Dawno, dawno temu w odległej galaktyce... zdanie to zna każdy, nawet jeśli nigdy nie oglądał żadnej części „Gwiezdnych Wojen” (ang. Star Wars). Dla wszystkich fanów te słowa są synonimem serii filmów o fikcyjnym świecie, stworzonym przez reżysera George'a Lucasa. To właśnie z myślą o nich zorganizowany został pięciodniowy Star Wars Celebration.

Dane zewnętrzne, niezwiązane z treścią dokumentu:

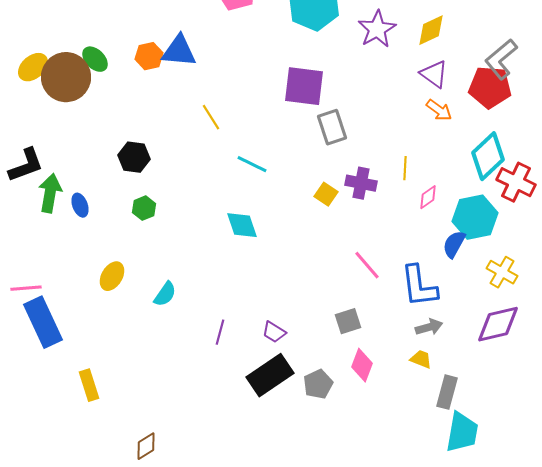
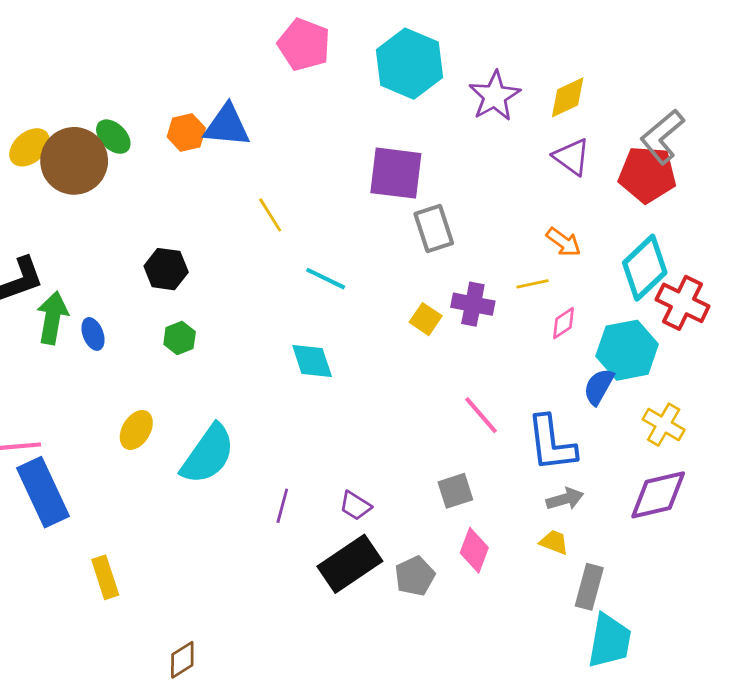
orange arrow: (439, 110) -> (564, 242), moved
yellow line: (405, 168) -> (532, 284), turned 75
cyan semicircle: (165, 294) -> (208, 454), size x1.8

Wszystko zaczęło się w 1999 roku w Denver w Colorado. Lucasfilm George’a Lucasa zorganizowało tam pierwsze święto „Gwiezdnych Wojen”, aby uczcić premierę „Star Wars: Episode I – The Phantom Menace”. Kolejne wydarzenia miały na celu powitanie nadchodzących filmów, a także uhonorowanie 30. i 40. rocznicy wydania oryginalnego filmu. Takie kilkudniowe konwencje organizowane są także w Anglii, Niemczech i Japonii.
W tym roku miejscem świętowania zostało wybrane Chicago, a dokładniej McCormick Place. Star Wars Celebration 2019 prowadzili: David W. Collins – główny akustyk i dyrektor dźwięku w LucasArts, Warwick Davis – brytyjski aktor, występujący w filmie „Gwiezdne Wojny: część I – Mroczne widmo” i Amy Ratcliffe – pisarka.
Przez pięć dni (od 10 do 15 kwietnia) w McCormick Place można było spotkać Dartha Vadera, Hana Solo, księżniczkę Leię, Luke'a Skywalkera, a także rycerzy Jedi i oddziały Stormtroopers czyli Szturmowców, ubranych w charakterystyczne białe pancerze. Podczas konwencji zaprezentowano zwiastun filmowy „Star Wars: Episode IX – The Rise of Skywalker” w reżyserii J.J. Abramsa. Premiera obrazu w Stanach Zjednoczonych została zaplanowana na 20 grudnia.
Organizatorzy reklamowali konwencję, jako „list miłosny Lucasfilm do fanów Gwiezdnych Wojen”. To były bardzo pracowite dni w Chicago – eksponaty z filmów, interaktywne pokazy, ekskluzywne gadżety, sławni goście, panele dyskusyjne, sesje z autografami, wystawa kostiumów, konkursy, „pielgrzymki” przebranych fanów, spotkania z przyjaciółmi, rodzinne świętowanie. Wymieniać można jeszcze długo. A wszystko w otoczeniu ciągle rozrastającego się wszechświata Gwiezdnych Wojen.